Harper Lee and the Football Coach

When To Kill a Mockingbird author Harper Lee died last Friday, she left behind a host of admirers, a group of close friends and family, and one unlikely pen pal: retired Auburn football coach Pat Dye.

Dye, who was inducted into the College Football Hall of Fame in 2005, is something of a legend in his home state. He served as assistant coach under Bear Bryant at the University of Alabama, and went on to coaching stints at East Carolina University and the University of Wyoming before settling at Auburn University in 1981, where he coached for a decade. Several years ago, Dye, now retired from coaching but still active on the sports commentary and speaking circuit, made a resolve to read more. One of the books on his list was To Kill a Mockingbird, and it inspired him to strike up a friendship with the notoriously private Lee.

"When I closed the book, I thought, 'Well, this woman is a hero to me. I’m going to see her.' " Dye said. Though Lee rarely agreed to visitors outside a tight-knit circle of friends, Dye found a connection in her hometown of Monroeville who agreed to float the idea.

"The first thing she said was, 'I don’t know why he wants to come see me. I don't know anything about football.' And I said, 'You tell her I don't know anything about literature, either, but I want to come see her," Dye said. Lee agreed, so, accompanied by a mutual friend, Dye went to see Lee at the assisted living facility she lived in. “When I saw her, she was in a wheelchair with a big old smile. I said, ‘Miss Lee, you want meet to call you Miss Lee? Or Harper Lee?’ And she said, 'My good friends call me Nelle. You can call me Nelle.' "

In their conversation, Dye talked to Lee about her book, and about her writing career. "She said, 'I wrote two or three books, but I never could finish one,' " Dye said. "And I told her, 'That’s all right. If you had finished one, it might not have been as good as the one you wrote.' " Though Lee was reticent about signing copies of To Kill a Mockingbird in her later years, Dye convinced her to autograph one for an upcoming auction for Auburn’s nursing school. "I said Nelle, I know you’re not accustomed to autographing books, but this one, if you autograph it, I will too. It’ll be the only copy of To Kill a Mockingbird ever signed by Harper Lee and Pat Dye." She agreed, and it brought $7,500 at auction.

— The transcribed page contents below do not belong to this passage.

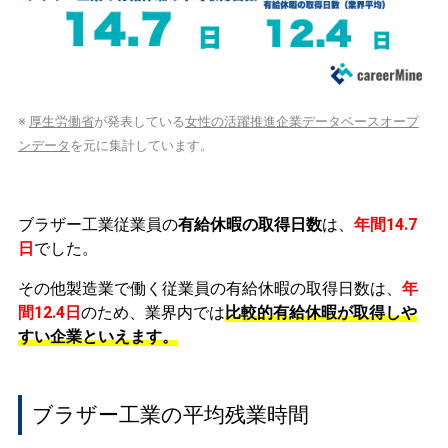
※
厚生労働省
が発表している
女性の活躍推進企業データベースオープ
ンデータ
を元に集計しています。
ブラザー工業従業員の
有給休暇の取得日数
は、
年間14.7
日
でした。
その他製造業で働く従業員の有給休暇の取得日数は、
年
間12.4日
のため、業界内では
比較的有給休暇が取得しや
すい企業といえます。
ブラザー工業の平均残業時間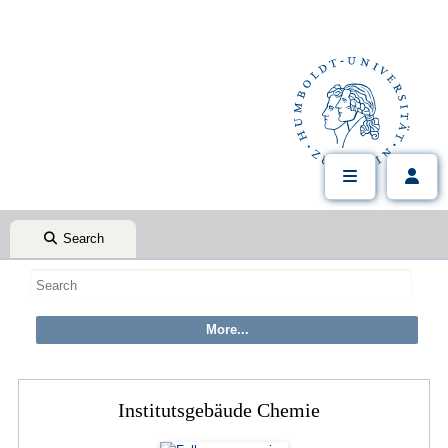
Search
Institutsgebäude Chemie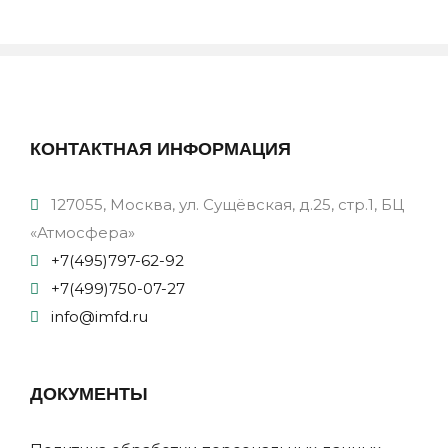
КОНТАКТНАЯ ИНФОРМАЦИЯ
127055, Москва, ул. Сущёвская, д.25, стр.1, БЦ
«Атмосфера»
+7(495)797-62-92
+7(499)750-07-27
info@imfd.ru
ДОКУМЕНТЫ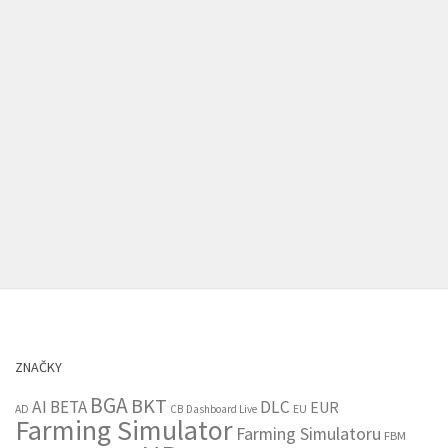
ZNAČKY
BGA
BKT
AI
BETA
DLC
EUR
EU
AD
CB
Dashboard Live
Farming Simulator
Farming Simulatoru
FBM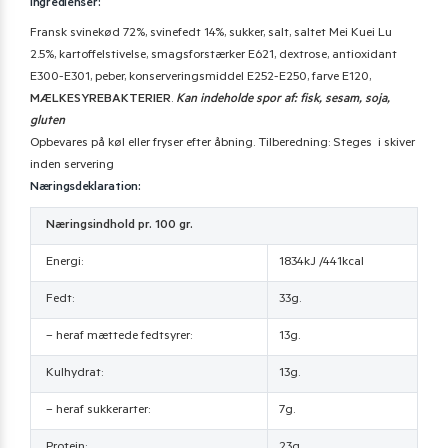
Ingredienser:
Fransk svinekød 72%, svinefedt 14%, sukker, salt, saltet Mei Kuei Lu
2.5%, kartoffelstivelse, smagsforstærker E621, dextrose, antioxidant
E300-E301, peber, konserveringsmiddel E252-E250, farve E120,
MÆLKESYREBAKTERIER
.
Kan indeholde spor af: fisk, sesam, soja,
gluten
Opbevares på køl eller fryser efter åbning. Tilberedning: Steges i skiver
inden servering
Næringsdeklaration:
Næringsindhold pr. 100 gr.
Energi:
1834kJ /441kcal
Fedt:
33g.
– heraf mættede fedtsyrer:
13g.
Kulhydrat:
13g.
– heraf sukkerarter:
7g.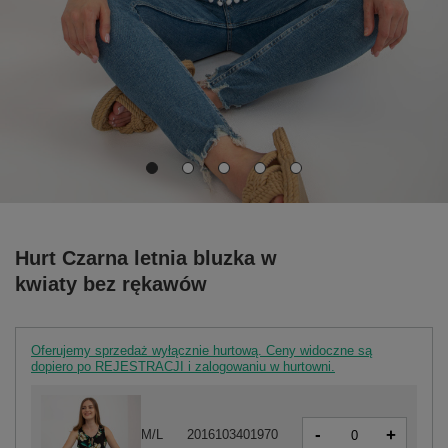
Hurt Czarna letnia bluzka w
kwiaty bez rękawów
Oferujemy sprzedaż wyłącznie hurtową. Ceny widoczne są
dopiero po REJESTRACJI i zalogowaniu w hurtowni.
-
+
M/L
2016103401970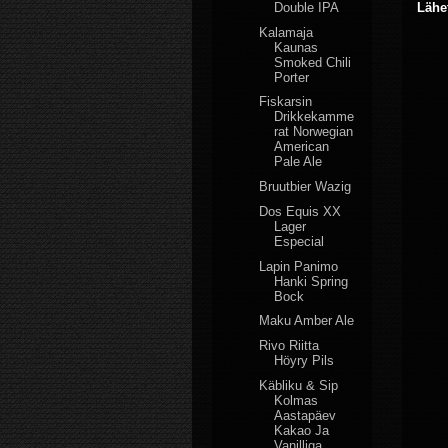
Double IPA
Lähe
Kalamaja
Kaunas
Smoked Chili
Porter
Fiskarsin
Drikkekamme
rat Norwegian
American
Pale Ale
Bruutbier Wazig
Dos Equis XX
Lager
Especial
Lapin Panimo
Hanki Spring
Bock
Maku Amber Ale
Rivo Riitta
Höyry Pils
Käbliku & Sip
Kolmas
Aastapäev
Kakao Ja
Vanilliga ...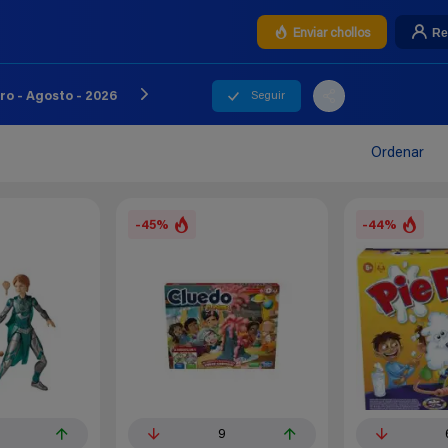
Re
Enviar chollos
Seguir
o - Agosto - 2026
Ordenar
-45%
-44%
9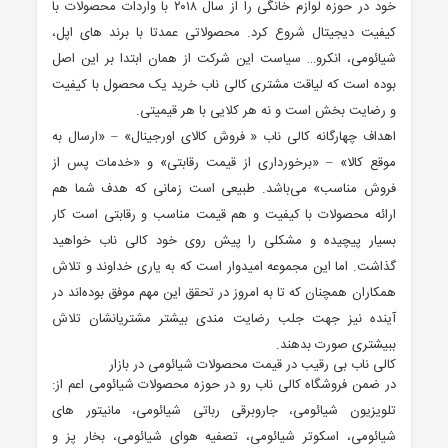
خود در حوزه لوازم خانگی را از سال ۲۰۱۸ با واردات محصولات با
کیفیت دیجیتال شروع کرد. محصولاتی عمدتا با برند های اپل،
شیائومی، انکرو… سیاست این شرکت از همان ابتدا بر این اصل
بوده است که لیاقت مشتری کالی ناب خرید یک محصول با کیفیت
و رضایت بخش است و نه هر کلایی با هر قیمیتی.
اهداف چهارگانه کالی ناب « فروش کالای اورجینال» – «ارسال به
موقع کالا» – «برخورداری از قیمت رقابتی» و «خدمات پس از
فروش مناسب» می‌باشد. طبیعی است زمانی که هدف شما هم
ارائه محصولات با کیفیت و هم قیمت مناسب و رقابتی است کار
بسیار پیچیده و مشکلی را پیش روی خود کالی ناب خواهید
گذاشت. اما این مجموعه امیدوار است که به یاری خداوند و تلاش
همکاران همچنان که تا به امروز در تحقق این مهم موفق بوده‌اند در
آینده نیز جهت جلب رضایت مندی بیشتر مشتریانشان تلاش
ببیشتری صورت بدهند.
کالی ناب بی رقیب در قیمت محصولات شیائومی در بازار
در ضمن فروشگاه کالی ناب رو در حوزه محصولات شیائومی اعم از:
تلویزیون شیائومی، جاروبرقی رباتی شیائومی، مانیتور های
شیائومی، اسکوتر شیائومی، تصفیه هوای شیائومی، بخار پز و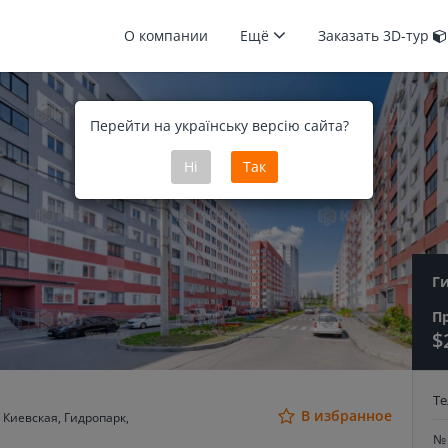
О компании
Ещё
Заказать 3D-тур
Перейти на українську версію сайта?
Ні
Так
Г
П
$
Т
В избранное
 Киевская, Гидропарк,
№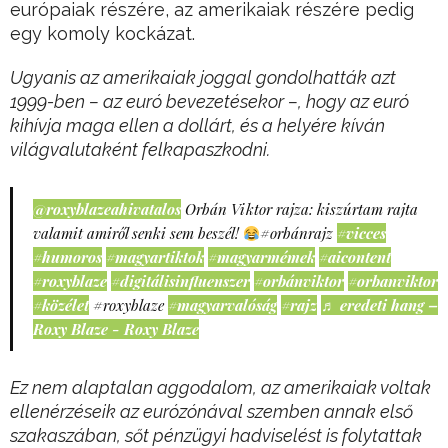
európaiak részére, az amerikaiak részére pedig
egy komoly kockázat.
Ugyanis az amerikaiak joggal gondolhatták azt
1999-ben – az euró bevezetésekor –, hogy az euró
kihívja maga ellen a dollárt, és a helyére kíván
világvalutaként felkapaszkodni.
@roxyblazeahivatalos
Orbán Viktor rajza: kiszúrtam rajta
valamit amiről senki sem beszél!
#orbánrajz
#vicces
#humoros
#magyartiktok
#magyarmémek
#aicontent
#roxyblaze
#digitálisinfluenszer
#orbánviktor
#orbanviktor
#közélet
#roxyblaze
#magyarvalóság
#rajz
♬ eredeti hang –
Roxy Blaze - Roxy Blaze
Ez nem alaptalan aggodalom, az amerikaiak voltak
ellenérzéseik az eurózónával szemben annak első
szakaszában, sőt pénzügyi hadviselést is folytattak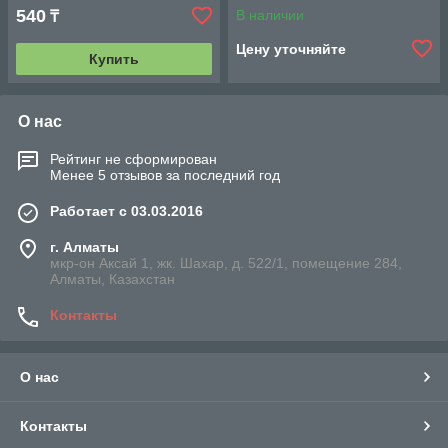
540
В наличии
₸
Цену уточняйте
Купить
О нас
Рейтинг не сформирован
Менее 5 отзывов за последний год
Работает с 03.03.2016
г. Алматы
мкр-он Аксай 1, жк. Шахар, д. 522/1, помещение 284,
Алматы, Казахстан
Контакты
О нас
Контакты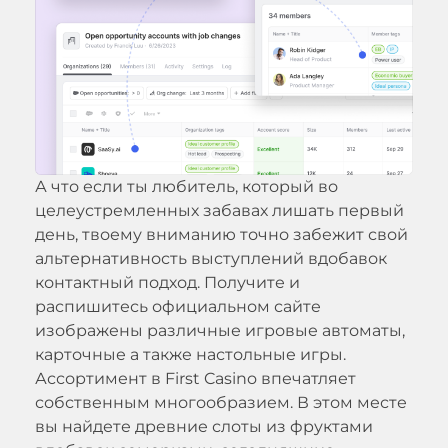
А что если ты любитель, который во
целеустремленных забавах лишать первый
день, твоему вниманию точно забежит свой
альтернативность выступлений вдобавок
контактный подход. Получите и
распишитесь официальном сайте
изображены различные игровые автоматы,
карточные а также настольные игры.
Ассортимент в First Casino впечатляет
собственным многообразием. В этом месте
вы найдете древние слоты из фруктами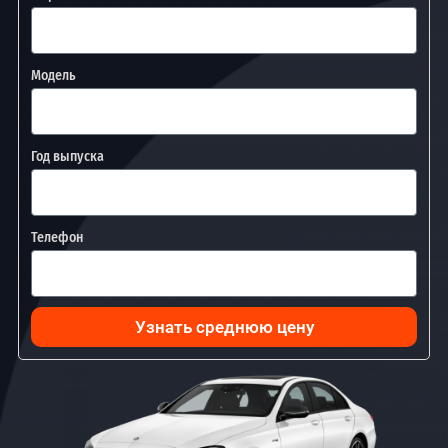
Модель
Год выпуска
Телефон
Узнать среднюю цену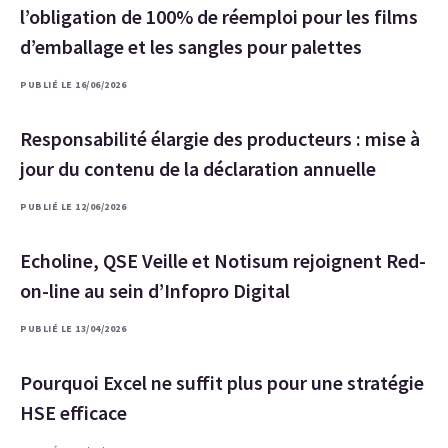
l’obligation de 100% de réemploi pour les films
d’emballage et les sangles pour palettes
PUBLIÉ LE 16/06/2026
Responsabilité élargie des producteurs : mise à
jour du contenu de la déclaration annuelle
PUBLIÉ LE 12/06/2026
Echoline, QSE Veille et Notisum rejoignent Red-
on-line au sein d’Infopro Digital
PUBLIÉ LE 13/04/2026
Pourquoi Excel ne suffit plus pour une stratégie
HSE efficace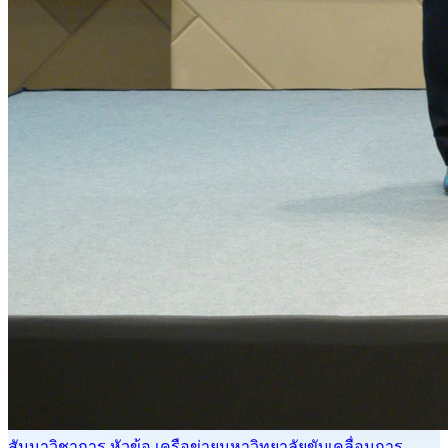
สัมนาวิชาการ หัวข้อ เครือข่ายมหาวิทยาลัยขับเคลื่อนการ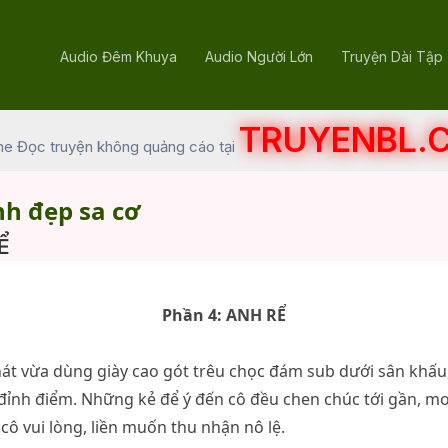
Audio Đêm Khuya
Audio Người Lớn
Truyện Dài Tập
TRUYENBL.
he Đọc truyện không quảng cáo tại
nh đẹp sa cơ
Ể
Phần 4: ANH RỂ
hát vừa dùng giày cao gót trêu chọc đám sub dưới sân khấu
đỉnh điểm. Những kẻ để ý đến cô đều chen chúc tới gần, m
cô vui lòng, liền muốn thu nhận nô lệ.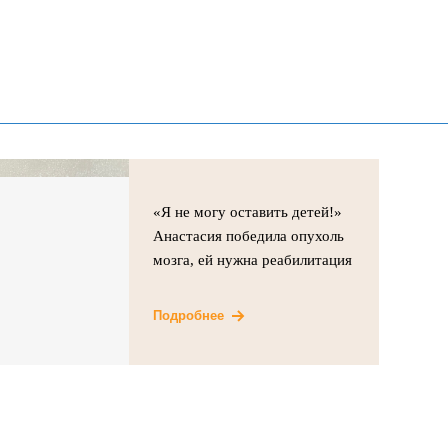
«Я не могу оставить детей!»
Анастасия победила опухоль
мозга, ей нужна реабилитация
Подробнее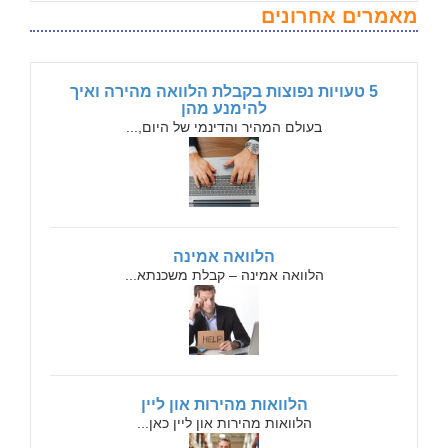
מאמרים אחרונים
5 טעויות נפוצות בקבלת הלוואה מהירה ואיך
להימנע מהן
בעולם המהיר והדינמי של היום,...
הלוואה אמינה
הלוואה אמינה – קבלת משכנתא...
הלוואות מהירות און ליין
הלוואות מהירות און ליין כאן...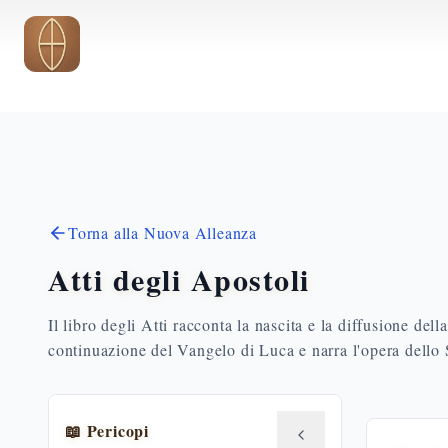
Vai al contenuto principale
Torna alla Nuova Alleanza
Atti degli Apostoli
Il libro degli Atti racconta la nascita e la diffusione del
continuazione del Vangelo di Luca e narra l'opera dello S
📖 Pericopi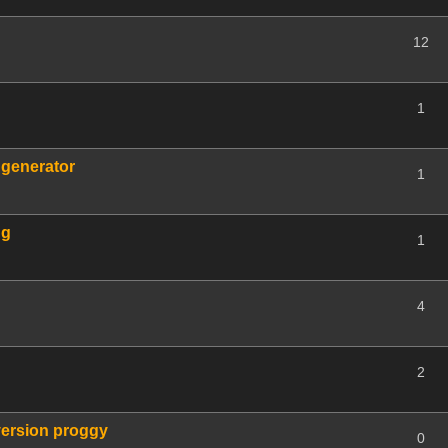
12
1
 generator
1
ng
1
4
2
version proggy
0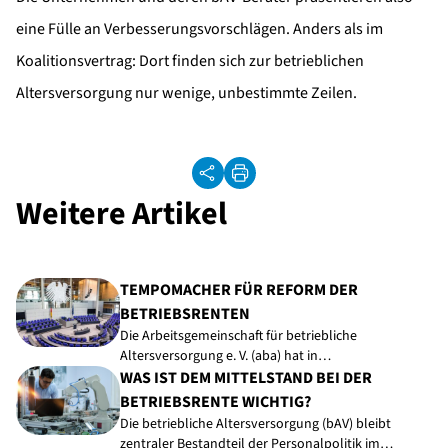
eine Fülle an Verbesserungsvorschlägen. Anders als im
Koalitionsvertrag: Dort finden sich zur betrieblichen
Altersversorgung nur wenige, unbestimmte Zeilen.
Weitere Artikel
TEMPOMACHER FÜR REFORM DER
BETRIEBSRENTEN
Die Arbeitsgemeinschaft für betriebliche
Altersversorgung e. V. (aba) hat in…
WAS IST DEM MITTELSTAND BEI DER
BETRIEBSRENTE WICHTIG?
Die betriebliche Altersversorgung (bAV) bleibt
zentraler Bestandteil der Personalpolitik im…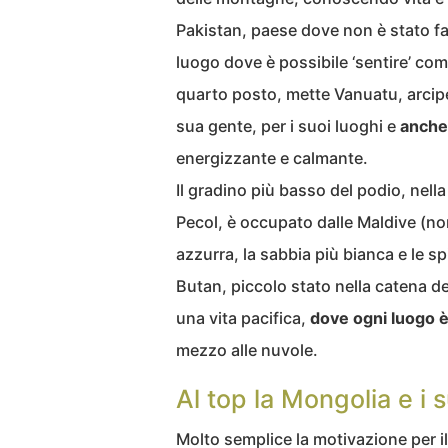
Pakistan, paese dove non è stato fa
luogo dove è possibile ‘sentire’ com
quarto posto, mette Vanuatu, arcipe
sua gente, per i suoi luoghi e
anche 
energizzante e calmante.
Il gradino più basso del podio, nella
Pecol, è occupato dalle Maldive (non 
azzurra, la sabbia più bianca e le s
Butan, piccolo stato nella catena del
una vita pacifica,
dove ogni luogo 
mezzo alle nuvole.
Al top la Mongolia e i s
Molto semplice la motivazione per i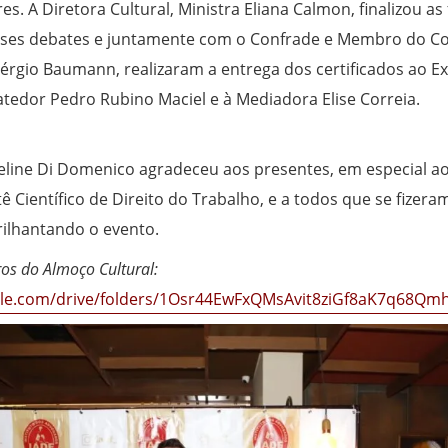
es. A Diretora Cultural, Ministra Eliana Calmon, finalizou a
sses debates e juntamente com o Confrade e Membro do Co
Sérgio Baumann, realizaram a entrega dos certificados ao Ex
atedor Pedro Rubino Maciel e à Mediadora Elise Correia.
eline Di Domenico agradeceu aos presentes, em especial a
 Científico de Direito do Trabalho, e a todos que se fizera
rilhantando o evento.
ros do Almoço Cultural:
ogle.com/drive/folders/1Osr44EwFxQMsAvit8ziGf8aK7q68Qm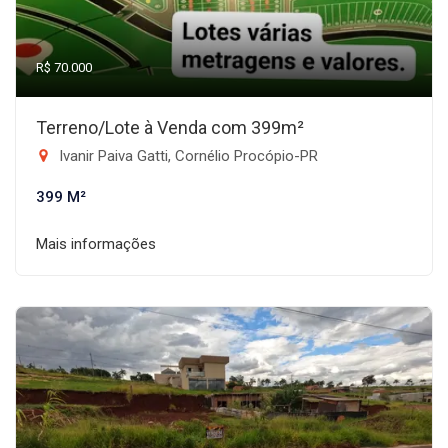
R$ 70.000
Terreno/Lote à Venda com 399m²
Ivanir Paiva Gatti, Cornélio Procópio-PR
399 M²
Mais informações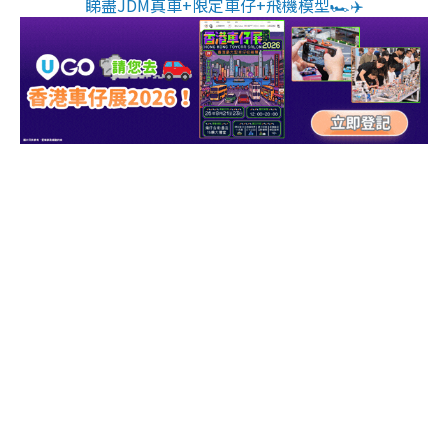
睇盡JDM真車+限定車仔+飛機模型🏎️✈️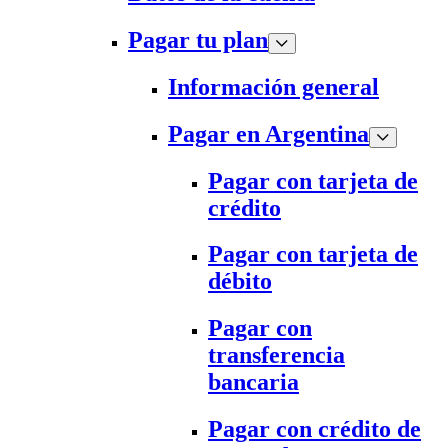
Pagar tu plan
Información general
Pagar en Argentina
Pagar con tarjeta de
crédito
Pagar con tarjeta de
débito
Pagar con
transferencia
bancaria
Pagar con crédito de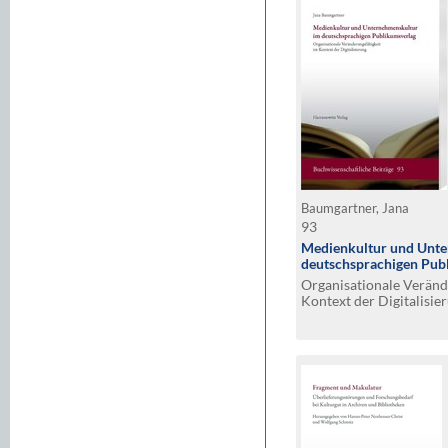
Baumgartner, Jana
93
Medienkultur und Unte
deutschsprachigen Pub
Organisationale Veränd
Kontext der Digitalisie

From that first meeting, a friendship blossomed. Dye's admiration for the author seemed to only deepen. "I'm 13 years younger than she was, but I remember growing up in a small Southern town in the late '40s and '50s," Dye said. "I've lived my life in the Southeastern Conference, as a football player and a coach, and seen how much the state has changed. And I knew what it took, how much guts, for her to put down on the page what was going on, for her to have enough foresight and wisdom to look at it from a different perspective. I don’t know anything about literature, but I know something about growing up in the South, and what it took in the way of courage to write that book."

Dye and Lee corresponded by letter, and Dye would stop by Monroeville when his schedule allowed. "She liked to have a drink in the afternoon, and she loved chocolate. So I'd always take her a sack of chocolate candy and a bottle when I went down there. That would get me in the door," Dye laughed. 

The last time Dye dropped in on Lee was, he estimated, about a year and a half before she died. He had spoken the following evening at the Auburn club in Biloxi, and drove in to Monroeville early. "Course, it wasn't visiting hours," Dye said. "I came in the nursing home, and she was still asleep. I said 'Well, get her up!' And she came wheeling down the hall, sure enough. We spent about two hours together talking and laughing, she would kid me, and I’d kid her. Her friendship was special to me."

"I'm not a hero kind of guy," Dye added. "Presidents, they don't impress me. But that woman was a hero to me."